Genetic and epigenetic event between different score groups
A newly study shown that the genomic variation can be a source way which can drives tumor evolution and may provide some potential prognosis information. And a few of studies had addressed the prognostic value of CNA patterns in cancers. As the Fig. 4A shown that the high score group had high significant differential in the genomic variation. Also the high score group had instability genetic alteration, especially the copy number amplification of 13q12.2 and loss of 16p.13.3 in the low score group (Fig. 4B–D). And the mutation frequency of oncogenes had significant differential between the different score groups, our study showed that the TTN, LRP2 and MUC16 had higher mutation frequency in the high score group than the low score group (Fig. 4E,F).

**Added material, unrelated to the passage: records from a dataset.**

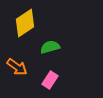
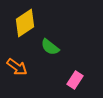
green semicircle: rotated 126 degrees counterclockwise
pink rectangle: moved 25 px right
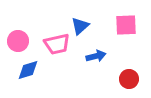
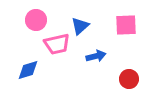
pink circle: moved 18 px right, 21 px up
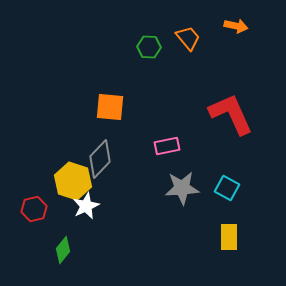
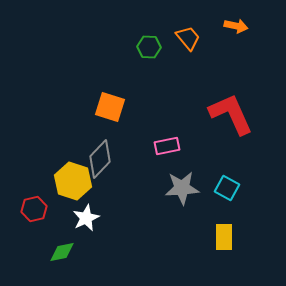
orange square: rotated 12 degrees clockwise
white star: moved 12 px down
yellow rectangle: moved 5 px left
green diamond: moved 1 px left, 2 px down; rotated 40 degrees clockwise
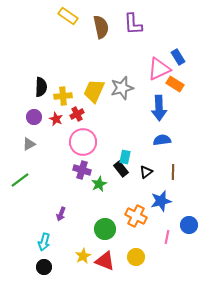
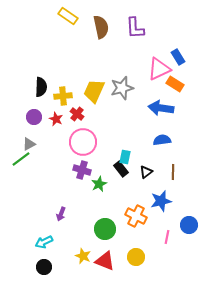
purple L-shape: moved 2 px right, 4 px down
blue arrow: moved 2 px right; rotated 100 degrees clockwise
red cross: rotated 24 degrees counterclockwise
green line: moved 1 px right, 21 px up
cyan arrow: rotated 48 degrees clockwise
yellow star: rotated 21 degrees counterclockwise
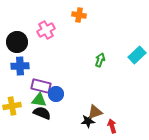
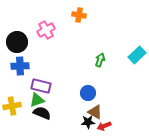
blue circle: moved 32 px right, 1 px up
green triangle: moved 2 px left; rotated 28 degrees counterclockwise
brown triangle: rotated 49 degrees clockwise
black star: moved 1 px down
red arrow: moved 8 px left; rotated 96 degrees counterclockwise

Validation in external cohorts using ssGSEA
To extend our findings to external cohorts (GSE29621 and GSE39582), we applied the ssGSEA algorithm to the 99 genes in signature A. In both cohorts, the high-score group aligned with the inflammatory subtype, while the low-score group corresponded to the immune desert cluster (Fig. 5C–F). These consistent results further reinforced the robustness of our approach (Fig. 5A,B).
Uncovering targeted therapies for colon cancer cell lines: insights from drug sensitivity analysis
The Genomics of Drug Sensitivity in Cancer (GDSC) dataset was utilized to identify compounds displaying variations in sensitivity among the different score subtypes, aiming to shed light on potentially more effective treatment strategies for both high- and low-score groups. Leveraging 99 signature A genes, we employed the ssGSEA algorithm on colon cancer cell lines to establish a scoring system. Intriguingly, these genes displayed notable expression levels in the transcript profiles across colon cancer cells lines (Fig. 6A). NTP classified each sample in the external cohorts as one of the identified subtypes (Fig. 6B). According to drug sensitivity analysis, the high-score group exhibited significantly increased sensitivity ofElesclomol, TW37, FEN13940 and PI-103 while the low-score group appeared to derive greater benefits from EGFR-target therapy (erlotinib) (Fig. 6C,D) (Table S5).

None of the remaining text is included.